Os invisíveis de Tino Freitas e Odilon Moraes (Companhia das Letrinhas, 2021) é mais um exemplo de que algumas literaturas para as infâncias precisam ser lidas em qualquer idade. “Era uma vez um menino com um superpoder: na sua família só ele via os invisíveis”. Esse “era uma vez” é a porta de entrada para uma história que trata de diversos temas importantes, como a curiosidade genuína das crianças, em contraponto com a nossa predisposição (voluntária e involuntária) ao apagamento das vivências infantis. Carrega também um forte apelo social sobre o nosso olhar para o mundo e as pessoas que nos rodeiam.
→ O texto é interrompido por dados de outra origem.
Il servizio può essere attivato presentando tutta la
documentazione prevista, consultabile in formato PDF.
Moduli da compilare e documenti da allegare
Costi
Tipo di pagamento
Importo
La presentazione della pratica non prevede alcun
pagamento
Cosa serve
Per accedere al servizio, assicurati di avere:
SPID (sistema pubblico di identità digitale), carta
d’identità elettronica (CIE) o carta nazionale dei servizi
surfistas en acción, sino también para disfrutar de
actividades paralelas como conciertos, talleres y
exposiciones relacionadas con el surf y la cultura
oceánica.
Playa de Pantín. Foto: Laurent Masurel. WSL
O texto sensível de Tino, com o traço genial de Odilon, que apostou na caneta Bic preta para as ilustrações, compuseram uma obra que pede várias leituras. O menino da história olha para o mundo com olhos de quem quer ver. Já na ilustração de abertura vemos ele vestir uma capa de herói e o simples exercício do olhar é colocado como um superpoder.
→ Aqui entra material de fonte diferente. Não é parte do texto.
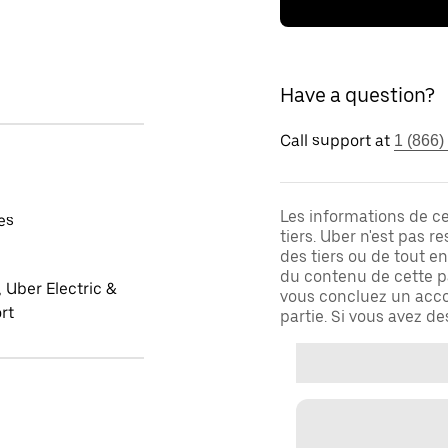
Have a question?
Call support at
1 (866)
Les informations de c
es
tiers. Uber n'est pas 
des tiers ou de tout e
du contenu de cette pa
 Uber Electric &
vous concluez un acco
rt
partie. Si vous avez d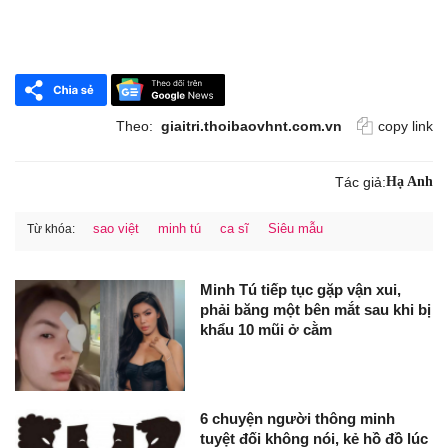
Theo:
giaitri.thoibaovhnt.com.vn
copy link
Tác giả:
Hạ Anh
sao việt
minh tú
ca sĩ
Siêu mẫu
Từ khóa:
Minh Tú tiếp tục gặp vận xui,
phải băng một bên mắt sau khi bị
khẩu 10 mũi ở cằm
6 chuyện người thông minh
tuyệt đối không nói, kẻ hồ đồ lúc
No decorrer da história, o menino passa por um gari e o olha com curiosidade. Passa por um idoso sentado em um banco de praça e o observa com igual atenção. Aproxima de dois personagens que parecem estar em situação de rua e se agacha para conversar. Em todas as cenas, Odilon Moraes retrata as personagens invisibilizadas pelo modelo de sociedade que vivemos hoje, com corpo e sem cabeça. Isso causa um impacto visual importante para a narrativa.
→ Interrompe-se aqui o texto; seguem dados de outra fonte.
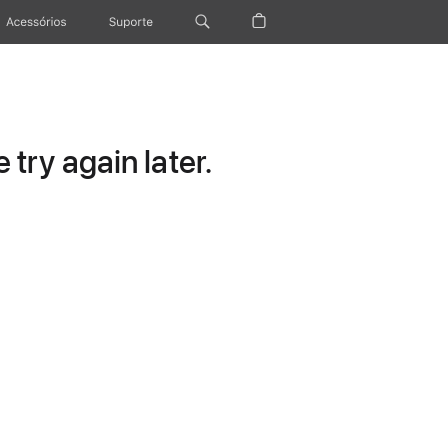
Acessórios
Suporte
try again later.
Na sequência, o livro mostra como as vezes, o próprio garoto, nas vivências do dia a dia com a família, também se sente invisível. Então ele mesmo aparece representado sem cabeça, enquanto seus pais estão imersos em outras atividades. Isso nos faz refletir sobre que voz e que escuta dedicamos às crianças, sendo que o peso da rotina e das obrigações acabam roubando as oportunidades de interação.


O tempo vai passando e o livro passeia pelo ciclo da vida. O menino vai para a faculdade, consegue um emprego, se apaixona, vê a família diminuir e também aumentar, até que ele se esquece do poder que tinha. Aquele poder de se relacionar de forma diferente com o mundo que só as crianças conseguem.